→ What this task involves: Down to the last line, write out the entries below exactly and omit all pictures.

Records supplied section start

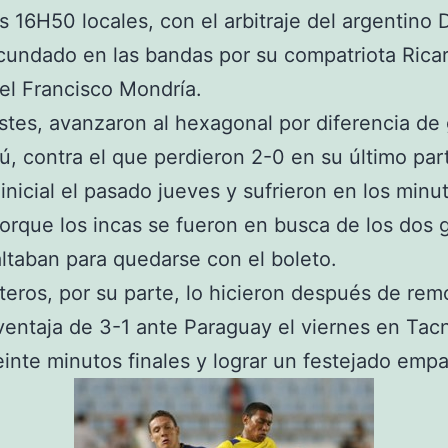
s 16H50 locales, con el arbitraje del argentino 
cundado en las bandas por su compatriota Rica
el Francisco Mondría.
stes, avanzaron al hexagonal por diferencia de
ú, contra el que perdieron 2-0 en su último par
 inicial el pasado jueves y sufrieron en los minu
porque los incas se fueron en busca de los dos 
altaban para quedarse con el boleto.
teros, por su parte, lo hicieron después de rem
entaja de 3-1 ante Paraguay el viernes en Tacn
einte minutos finales y lograr un festejado emp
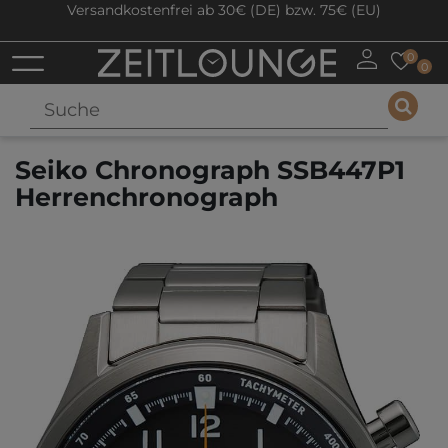
Versandkostenfrei ab 30€ (DE) bzw. 75€ (EU)
0
0
Seiko Chronograph SSB447P1
Herrenchronograph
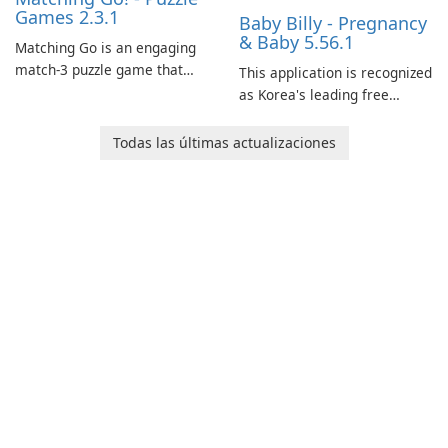
Games 2.3.1
Baby Billy - Pregnancy
& Baby 5.56.1
Matching Go is an engaging
match-3 puzzle game that
This application is recognized
invites players to join Chloe
as Korea's leading free
and her charming corgi,
platform for pregnancy and
Ollie, on an adventurous
baby tracking, offering
Todas las últimas actualizaciones
journey across diverse
essential healthcare tips and
landscapes.
doctor-approved articles.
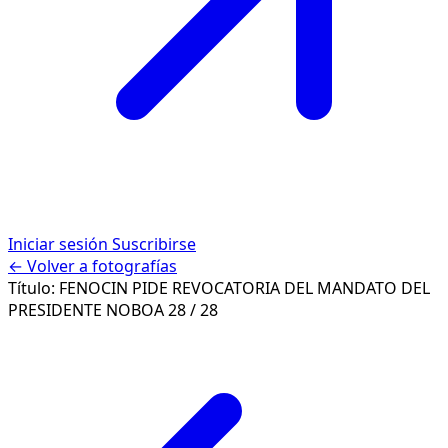
Iniciar sesión
Suscribirse
← Volver a fotografías
Título:
FENOCIN PIDE REVOCATORIA DEL MANDATO DEL
PRESIDENTE NOBOA
28 / 28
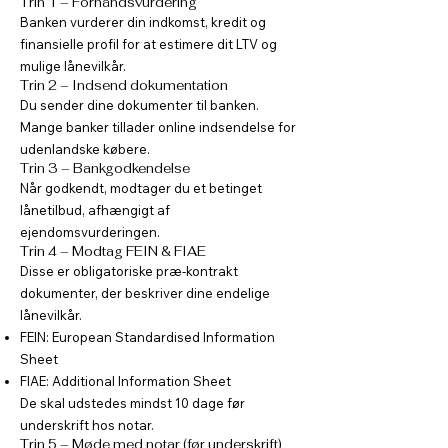
Trin 1 – Forhåndsvurdering
Banken vurderer din indkomst, kredit og
finansielle profil for at estimere dit LTV og
mulige lånevilkår.
Trin 2 – Indsend dokumentation
Du sender dine dokumenter til banken.
Mange banker tillader online indsendelse for
udenlandske købere.
Trin 3 – Bankgodkendelse
Når godkendt, modtager du et betinget
lånetilbud, afhængigt af
ejendomsvurderingen.
Trin 4 – Modtag FEIN & FIAE
Disse er obligatoriske præ-kontrakt
dokumenter, der beskriver dine endelige
lånevilkår.
FEIN: European Standardised Information
Sheet
FIAE: Additional Information Sheet
De skal udstedes mindst 10 dage før
underskrift hos notar.
Trin 5 – Møde med notar (før underskrift)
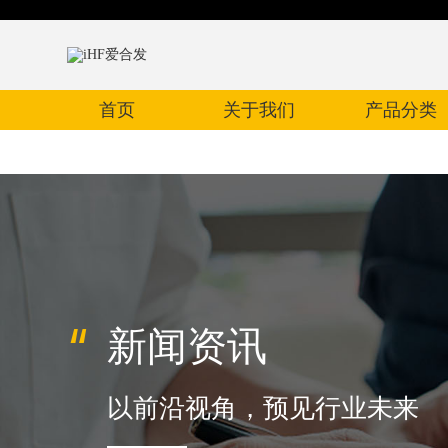
首页
关于我们
产品分类
新闻资讯
以前沿视角，预见行业未来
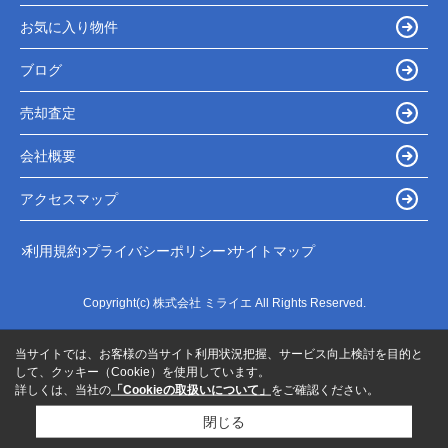
お気に入り物件
ブログ
売却査定
会社概要
アクセスマップ
利用規約
プライバシーポリシー
サイトマップ
Copyright(c) 株式会社 ミライエ All Rights Reserved.
当サイトでは、お客様の当サイト利用状況把握、サービス向上検討を目的と
して、クッキー（Cookie）を使用しています。
詳しくは、当社の
「Cookieの取扱いについて」
をご確認ください。
閉じる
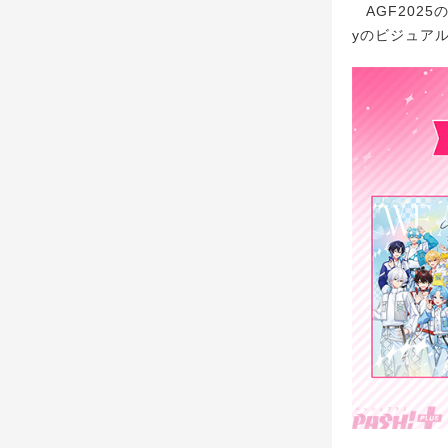
AGF2025
yのビジュア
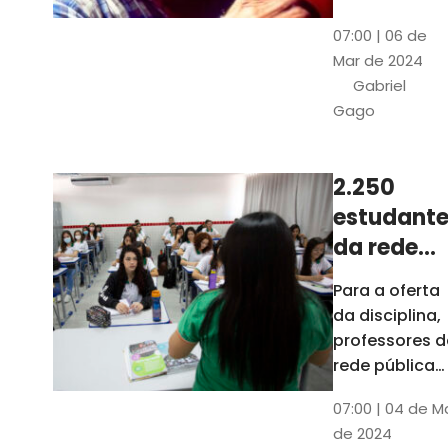
horas, na
Patativa
07:00 | 06 de
Pinacoteca
do
Mar de 2024
do Ceará,
Assaré
Gabriel
celebrará os
Gago
115 anos de
nascimento
do poeta
2.250
Patativa do
estudante
Assaré, um
dos maiores
da rede
nomes da
pública d
Para a oferta
cultura
Ceará
da disciplina,
popular
terão
professores d
cearense
disciplina
rede pública
terão
eletiva do
07:00 | 04 de M
formação co
TCE
de 2024
profissionais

Records supplied section end

→ Response for this exercise:
s 16H50 locales, con el arbitraje del argentino 
cundado en las bandas por su compatriota Rica
el Francisco Mondría.
stes, avanzaron al hexagonal por diferencia de
ú, contra el que perdieron 2-0 en su último par
 inicial el pasado jueves y sufrieron en los minu
porque los incas se fueron en busca de los dos 
altaban para quedarse con el boleto.
teros, por su parte, lo hicieron después de rem
entaja de 3-1 ante Paraguay el viernes en Tacn
einte minutos finales y lograr un festejado emp
Versandkostenfrei ab 30€ (DE) bzw. 75€ (EU)
0
0
Seiko Chronograph SSB447P1
Herrenchronograph
Games 2.3.1
Baby Billy - Pregnancy
& Baby 5.56.1
Matching Go is an engaging
match-3 puzzle game that
This application is recognized
invites players to join Chloe
as Korea's leading free
and her charming corgi,
platform for pregnancy and
Ollie, on an adventurous
baby tracking, offering
Todas las últimas actualizaciones
journey across diverse
essential healthcare tips and
landscapes.
doctor-approved articles.
Iniciar sesión
Suscribirse
← Volver a fotografías
Título:
FENOCIN PIDE REVOCATORIA DEL MANDATO DEL
PRESIDENTE NOBOA
28 / 28
Trin 1 – Forhåndsvurdering
Banken vurderer din indkomst, kredit og
finansielle profil for at estimere dit LTV og
mulige lånevilkår.
Trin 2 – Indsend dokumentation
Du sender dine dokumenter til banken.
Mange banker tillader online indsendelse for
udenlandske købere.
Trin 3 – Bankgodkendelse
Når godkendt, modtager du et betinget
lånetilbud, afhængigt af
ejendomsvurderingen.
Trin 4 – Modtag FEIN & FIAE
Disse er obligatoriske præ-kontrakt
dokumenter, der beskriver dine endelige
lånevilkår.
FEIN: European Standardised Information
Sheet
FIAE: Additional Information Sheet
De skal udstedes mindst 10 dage før
underskrift hos notar.
Trin 5 – Møde med notar (før underskrift)
首页
关于我们
产品分类
新闻资讯
以前沿视角，预见行业未来
お気に入り物件
ブログ
売却査定
会社概要
アクセスマップ
利用規約
プライバシーポリシー
サイトマップ
Copyright(c) 株式会社 ミライエ All Rights Reserved.
当サイトでは、お客様の当サイト利用状況把握、サービス向上検討を目的と
して、クッキー（Cookie）を使用しています。
詳しくは、当社の
「Cookieの取扱いについて」
をご確認ください。
閉じる
AGF2025
yのビジュア
horas, na
Patativa
07:00 | 06 de
Pinacoteca
do
Mar de 2024
do Ceará,
Assaré
Gabriel
celebrará os
Gago
115 anos de
nascimento
do poeta
2.250
Patativa do
estudante
Assaré, um
dos maiores
da rede
nomes da
pública d
Para a oferta
cultura
Ceará
da disciplina,
popular
terão
professores d
cearense
disciplina
rede pública
terão
eletiva do
07:00 | 04 de M
formação co
TCE
de 2024
profissionais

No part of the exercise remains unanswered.